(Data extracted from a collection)
◆ ◆ ◆ ◆ ◆
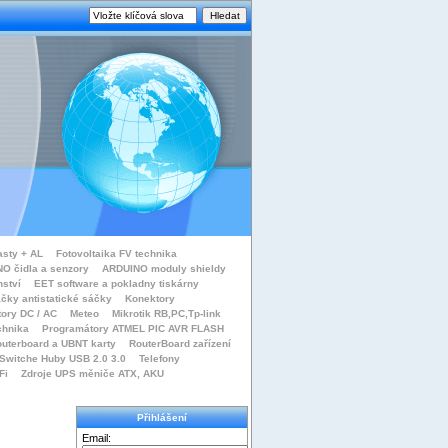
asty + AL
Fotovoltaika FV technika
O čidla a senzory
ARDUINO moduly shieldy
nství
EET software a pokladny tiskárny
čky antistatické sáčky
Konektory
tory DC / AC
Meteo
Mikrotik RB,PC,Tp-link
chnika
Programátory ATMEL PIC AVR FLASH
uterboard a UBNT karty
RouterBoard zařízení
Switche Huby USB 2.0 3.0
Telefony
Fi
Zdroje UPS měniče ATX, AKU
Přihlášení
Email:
◆ ◆ ◆ ◆ ◆
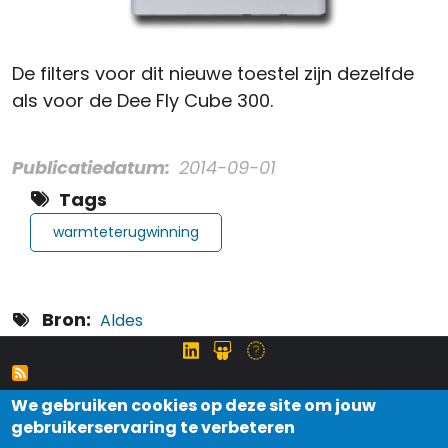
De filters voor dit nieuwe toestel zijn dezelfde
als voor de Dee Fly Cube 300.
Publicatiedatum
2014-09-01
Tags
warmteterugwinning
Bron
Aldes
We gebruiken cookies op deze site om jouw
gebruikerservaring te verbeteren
◆ ◆ ◆ ◆ ◆
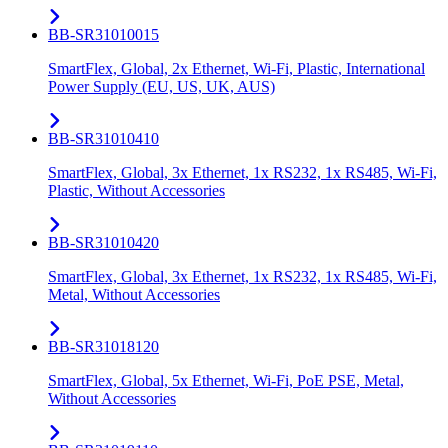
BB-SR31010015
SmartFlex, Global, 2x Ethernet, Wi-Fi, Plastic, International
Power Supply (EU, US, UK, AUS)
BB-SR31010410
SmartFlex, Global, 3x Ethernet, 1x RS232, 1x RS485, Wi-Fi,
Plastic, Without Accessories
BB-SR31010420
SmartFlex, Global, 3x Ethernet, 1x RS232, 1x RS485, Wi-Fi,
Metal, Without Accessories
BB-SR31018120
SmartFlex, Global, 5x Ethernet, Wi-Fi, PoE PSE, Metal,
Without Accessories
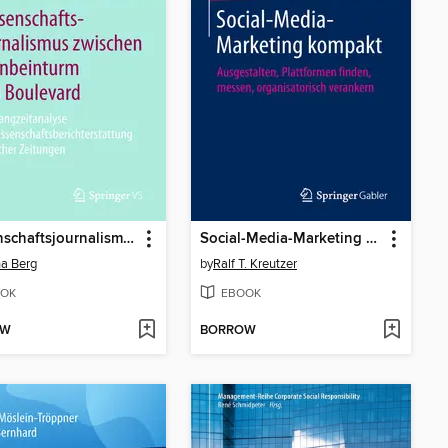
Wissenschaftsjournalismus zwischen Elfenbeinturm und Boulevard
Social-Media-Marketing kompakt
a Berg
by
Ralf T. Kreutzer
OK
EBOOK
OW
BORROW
◆ ◆ ◆ ◆ ◆
■ **What is being asked**
In the entries above, the lines between the one holding "als voor de Dee Fly Cube 300." and the one holding "gebruikerservaring te verbeteren", inclusive, are to be printed exactly as written, and those alone.

■ **Task result**
als voor de Dee Fly Cube 300.
Publicatiedatum
2014-09-01
Tags
warmteterugwinning
Bron
Aldes
We gebruiken cookies op deze site om jouw
gebruikerservaring te verbeteren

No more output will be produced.